Although bay laurel can grow fifty feet tall, my plan was to develop this plant into a small tree with a single, upright trunk capped by a pompom of leaves. The Mediterranean climate is characterized by hot, dry summers, and cool, moist winters. Since the plant is hardy only to about fifteen degrees Fahrenheit, I had to grow it in a pot. The plant is allegedly a rich feeder, but my plants grows fine in my homemade potting mix which contains a healthy portion of compost and — for some extra oomph — some soybean meal.
The potted tree decorates the house in winter, the terrace in summer, and provides fresh bay leaves for soups and other dishes year-round.
A Winter Home
It is in winter that my plant realizes just how far it is from its Mediterranean home. Winters in its home lands are typically cool and moist. Winters inside a northern home are typically warm and dry. Since cool rooms are moister than warm rooms in winter, the cooler the room the better, preferably below fifty degrees. My bay laurel has wintered well either in sunny window in a cool room or near a bright window in my basement, where temperatures are very cool. The warmer the temperatures, the more light bay laurel needs.
The other challenge to my bay tree has been scale insects. They sit along leaves and stems under their protective shell as they suck sap from the plant. Actually, it’s more of a challenge to me because the plant tolerates scale reasonably well. Once moved outdoors in spring, the plant soon recovers from the attack and its resident scale population, either from the changed environment or from predators, subsides.
The problem for me is that the insects exude a sticky honeydew that drips onto furniture and the floor. A sooty black fungus then feeds on the honeydew.
This summer I’ve taken a more active role in thwarting scale by spraying the plant weekly with horticultural oil, which is nontoxic to humans and soon evaporates.
Bay laurel can be trained to any number of shapes such as a pyramid, cone, or globe, with these shapes beginning at ground level or capping a long or short piece of trunk.
Right from the get go, I chose to grow my tree as a “standard.” “Standard” has many meanings both in and out of horticulture, so let’s first get straight which kind of “standard” we are dealing with: Here, I mean a naturally bushy, small plant trained to have a clear, upright stem capped by a mop of leaves. A miniature tree. In the world of gardening, people are divided over how they feel about “standards.” Some gardeners love them, others will have nothing to do with them.
(A “standard” apple tree is one grafted to a rootstock that does not confer any dwarfing.)

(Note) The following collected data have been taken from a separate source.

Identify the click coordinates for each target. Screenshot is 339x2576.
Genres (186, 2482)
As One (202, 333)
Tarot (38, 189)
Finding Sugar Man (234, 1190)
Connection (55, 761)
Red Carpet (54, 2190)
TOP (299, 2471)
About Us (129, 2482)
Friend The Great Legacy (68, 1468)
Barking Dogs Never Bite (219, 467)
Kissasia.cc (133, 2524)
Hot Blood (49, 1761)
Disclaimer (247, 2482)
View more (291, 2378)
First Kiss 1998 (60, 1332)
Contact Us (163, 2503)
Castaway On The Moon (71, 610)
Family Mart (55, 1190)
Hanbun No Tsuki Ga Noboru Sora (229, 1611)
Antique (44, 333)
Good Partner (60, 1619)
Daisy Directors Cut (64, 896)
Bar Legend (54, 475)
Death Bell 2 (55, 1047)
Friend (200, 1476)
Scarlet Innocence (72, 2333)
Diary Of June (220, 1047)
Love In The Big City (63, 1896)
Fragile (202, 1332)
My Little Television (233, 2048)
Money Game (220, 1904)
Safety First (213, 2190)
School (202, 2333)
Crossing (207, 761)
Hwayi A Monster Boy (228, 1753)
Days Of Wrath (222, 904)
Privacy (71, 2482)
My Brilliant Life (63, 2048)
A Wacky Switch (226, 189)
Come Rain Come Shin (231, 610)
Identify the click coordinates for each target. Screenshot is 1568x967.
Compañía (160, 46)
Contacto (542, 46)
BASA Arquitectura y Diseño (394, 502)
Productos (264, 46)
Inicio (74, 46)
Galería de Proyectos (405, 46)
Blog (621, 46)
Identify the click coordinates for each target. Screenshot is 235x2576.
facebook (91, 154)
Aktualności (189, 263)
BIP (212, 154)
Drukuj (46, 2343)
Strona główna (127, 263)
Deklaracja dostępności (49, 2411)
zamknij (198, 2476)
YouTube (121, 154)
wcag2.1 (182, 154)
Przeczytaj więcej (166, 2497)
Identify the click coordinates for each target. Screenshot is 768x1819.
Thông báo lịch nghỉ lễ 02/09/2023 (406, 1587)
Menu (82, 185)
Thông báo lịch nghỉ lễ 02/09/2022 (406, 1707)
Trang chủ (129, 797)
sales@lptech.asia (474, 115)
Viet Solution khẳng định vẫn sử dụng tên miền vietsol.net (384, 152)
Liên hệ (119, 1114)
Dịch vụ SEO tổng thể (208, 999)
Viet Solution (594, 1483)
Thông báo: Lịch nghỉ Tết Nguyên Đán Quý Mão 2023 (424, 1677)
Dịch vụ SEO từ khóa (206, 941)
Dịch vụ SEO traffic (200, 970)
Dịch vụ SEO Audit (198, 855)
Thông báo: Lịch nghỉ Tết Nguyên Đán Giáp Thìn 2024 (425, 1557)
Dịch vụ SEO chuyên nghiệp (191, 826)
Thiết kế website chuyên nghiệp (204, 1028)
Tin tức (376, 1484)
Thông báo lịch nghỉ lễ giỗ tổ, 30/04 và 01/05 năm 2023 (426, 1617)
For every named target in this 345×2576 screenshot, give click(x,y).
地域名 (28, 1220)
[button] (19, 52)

For training my lollipop-shaped bay tree, I allowed only a single stem to grow straight upward, and then pinched off any side shoots that developed. When the trunk reached three feet in height, I pinched out the tip to cause branches to form high on the stem. I kept this up, pinching branches and then their branches, to cause further branching, thus forming a dense head. (I devote a whole chapter to standards in my book The Pruning Book.)
Or, in an illustration (from The Pruning Book):
Ongoing care of the tree entails pruning and pinching to keep the mop head to size, and root pruning and repotting the plant every couple of years or so. The time to do any trimming to keep a plant in shape is mostly just as soon as the new shoots mature and stop growing in early summer.
A few years ago, I decided that my tree was too tall and unwieldy; I wanted a shorter standard. Easy: I just lopped the whole plant to the ground and started again. With an established root system fueling new growth, I was able to develop the new lollipop quickly.
All this pinching and pruning yields fresh bay leaves, which find their way into the kitchen. The fresh leaf has a strong flavor, and one cookbook suggests (and I now confirm this) using one leaf for a dish to serve four people. The aroma of the fresh leaf is more than just strong; it actually has a different quality than that of the dried leaf. The fresh aroma is almost oily, to me somewhat reminiscent of olive oil — how California-ish!